### PROBLEM TO WORK ON
Search the material for the word "Planie" and report each line where it turns up.
*** Block opens ***
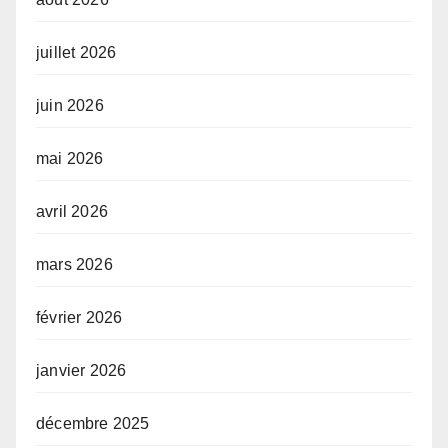
juillet 2026
juin 2026
mai 2026
avril 2026
mars 2026
février 2026
janvier 2026
décembre 2025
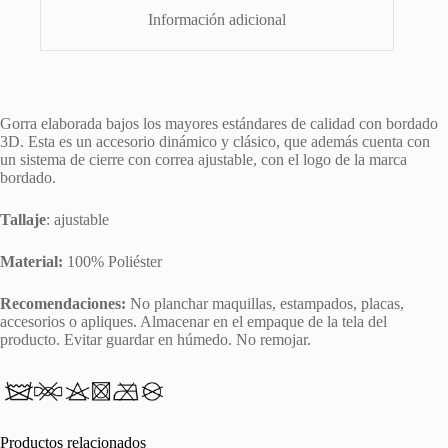
Información adicional
Gorra elaborada bajos los mayores estándares de calidad con bordado
3D. Esta es un accesorio dinámico y clásico, que además cuenta con
un sistema de cierre con correa ajustable, con el logo de la marca
bordado.
Tallaje
: ajustable
Material:
100% Poliéster
Recomendaciones:
No planchar maquillas, estampados, placas,
accesorios o apliques. Almacenar en el empaque de la tela del
producto. Evitar guardar en húmedo. No remojar.
Productos relacionados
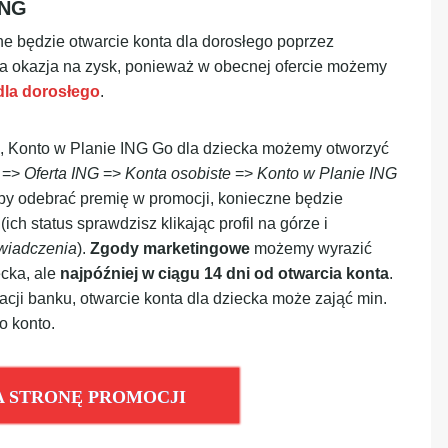
ING
e będzie otwarcie konta dla dorosłego poprzez
a okazja na zysk, ponieważ w obecnej ofercie możemy
 dla dorosłego
.
o, Konto w Planie ING Go dla dziecka możemy otworzyć
u
=>
Oferta ING
=>
Konta osobiste
=>
Konto w Planie ING
Aby odebrać premię w promocji, konieczne będzie
h status sprawdzisz klikając profil na górze i
wiadczenia
).
Zgody marketingowe
możemy wyrazić
ecka, ale
najpóźniej w ciągu 14 dni od otwarcia konta
.
acji banku, otwarcie konta dla dziecka może zająć min.
o konto.
A STRONĘ PROMOCJI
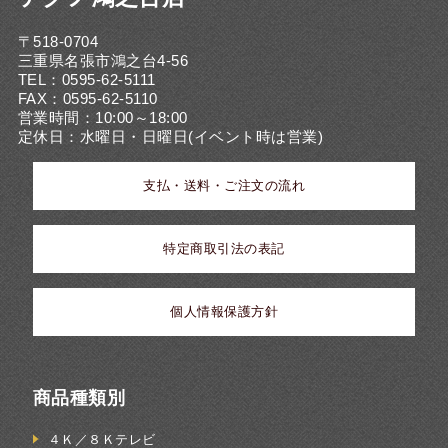
〒518-0704
三重県名張市鴻之台4-56
TEL：0595-62-5111
FAX：0595-62-5110
営業時間：10:00～18:00
定休日：水曜日・日曜日(イベント時は営業)
支払・送料・ご注文の流れ
特定商取引法の表記
個人情報保護方針
商品種類別
４Ｋ／８Ｋテレビ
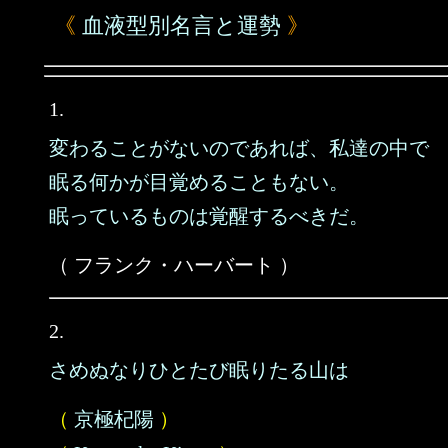
《
血液型別名言と運勢
》
1.
変わることがないのであれば、私達の中で
眠る何かが目覚めることもない。
眠っているものは覚醒するべきだ。
（ フランク・ハーバート ）
2.
さめぬなりひとたび眠りたる山は
（
京極杞陽
）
*** Block closes ***
### TASK RESPONSE
o, Konto w Planie ING Go dla dziecka możemy otworzyć
Konto w Planie ING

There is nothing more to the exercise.